As Piastri rebuffed the challenging Russell very firmly into Turn 1, it allowed Norris to swoop around the Mercedes, putting McLaren 1-2. Piastri eased himself out of DRS range and then just drove to the gap back to his team-mate, keen not to take any more than necessary from the supposedly delicate front medium compound tyres. But with each passing lap it became clearer that the tyre behaviour was very different to that of the previous day. There was a little bit of graining – more for Norris as he sat in the disturbed air of Piastri’s wake – but nothing like the day before. The rubbered-in surface of the track had eased the strain.
When Piastri and Norris switched to the hards on laps 14 and 15 respectively, it was better again, moving the strategy towards a one-stop. Better yet, Norris felt transformed. “I hate understeer,” he related, “but as soon as we got onto the hard tyre, I had a front end.” This was potentially game-changing.
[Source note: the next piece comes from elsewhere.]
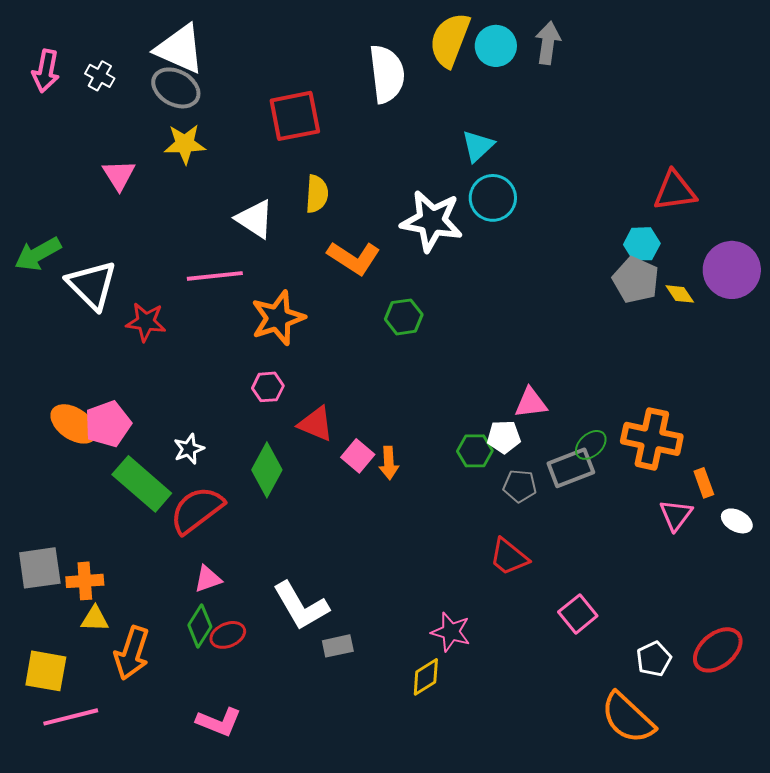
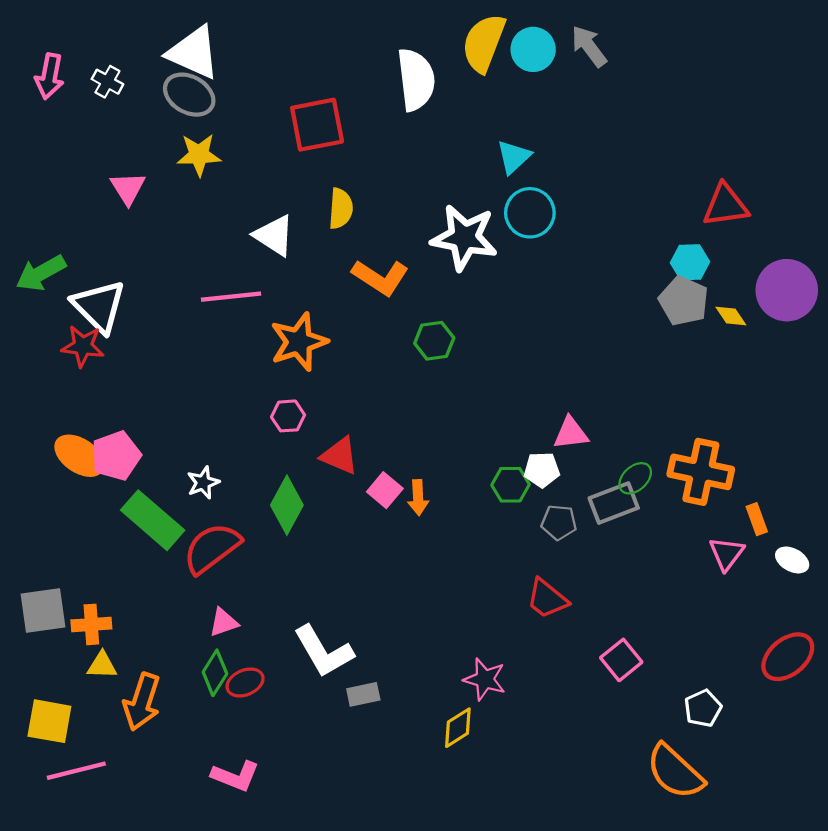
gray arrow: (548, 43) -> (589, 46), turned -45
red star: (146, 322) -> (83, 346), moved
red ellipse: (718, 650) -> (788, 657), moved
He’d been briefly undercut at the stops by Russell but dealt with him easily enough a couple of laps later and now his focus was on his team-mate. This was a winnable race, he believed.
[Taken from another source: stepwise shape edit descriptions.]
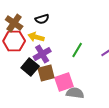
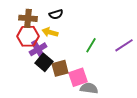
brown cross: (14, 23) -> (28, 18), turned -30
purple cross: (42, 54) -> (38, 49), moved

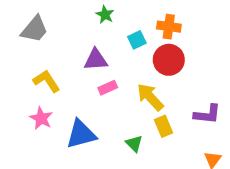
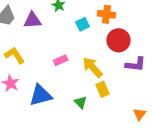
purple triangle: (96, 60) -> (33, 20), moved
red circle: (169, 60) -> (119, 40), moved
purple L-shape: (207, 114) -> (136, 64), moved

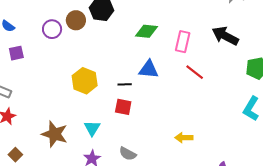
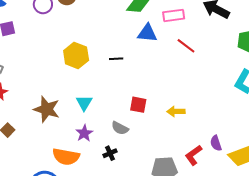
pink rectangle: (183, 42) -> (174, 15), turned 70
blue triangle: (149, 69) -> (147, 33), moved
red square: (123, 107) -> (138, 105), moved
Switch to hard tyres brought one-stop into view
McLaren
So his game plan was to conserve the tyres as much as possible (while staying out of Russell’s reach) so as to have some energy still in the tyres in the last 12-15 laps when he would launch an attack on Piastri. But Piastri was still just driving to Norris’s pace, suspecting he knew what his team-mate was up to. So with both McLarens just cruising looking after their tyres, ready for their battle later, their small advantage over Russell undersold how quick they were in reality.
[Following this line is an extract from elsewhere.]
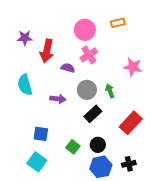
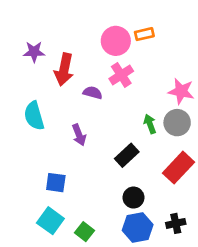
orange rectangle: (118, 23) -> (144, 34), moved
gray circle: (87, 90) -> (177, 123), moved
purple arrow: (58, 99) -> (79, 135), turned 63
green square: (73, 147) -> (84, 232), moved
That much became apparent when Norris was asked to create a bit more of a buffer over the Mercedes and Charles Leclerc’s Ferrari, to prevent any repeat undercut if the race did switch to a two-stop. He pulled out a second in two laps – which of course brought him into the dirty air of Piastri. He requested that the team ask him for Piastri to create a gap in turn for him. Eventually Piastri acceded to this request. But it was by now clear to both drivers that this was building to a late duel.
Celebrating a team 1-2 with MCLaren Racing CEO Zak Brown
McLaren
“We’ve got different strengths and weaknesses as drivers,” said Piastri after the race, “and I think this weekend there were certain points where it naturally worked in my favour. There have been other weekends where it definitely hasn’t and I’ve had to try and look at things from how Lando’s driven and apply them. That’s definitely an advantage in having a strong team-mate. You always learn from each other. It’s impossible to measure how much lap time you gain from pushing one another but you do gain something for sure. I’ve certainly learned a lot in the last couple of years and maybe there was some learning the other way yesterday.”
“Apart from from Ferrari I don’t think there’s another team with drivers who push each other as much,” said Norris. “It’s a huge advantage… We have different ways of driving. Oscar’s ability to adapt to a track like this was impressive and something I struggled a lot more to do. But the car came to me today, especially when we put the hard tyres on and I felt I had the best pace of anyone.”
The duel didn’t happen unfortunately, as Norris’s car developed a brake pressure leak, giving him an increasingly long pedal. The wheel-to-wheel McLaren fight will have to wait for another day. But it’s coming – and the advantage looks set to swing between them. With a world title in their sights.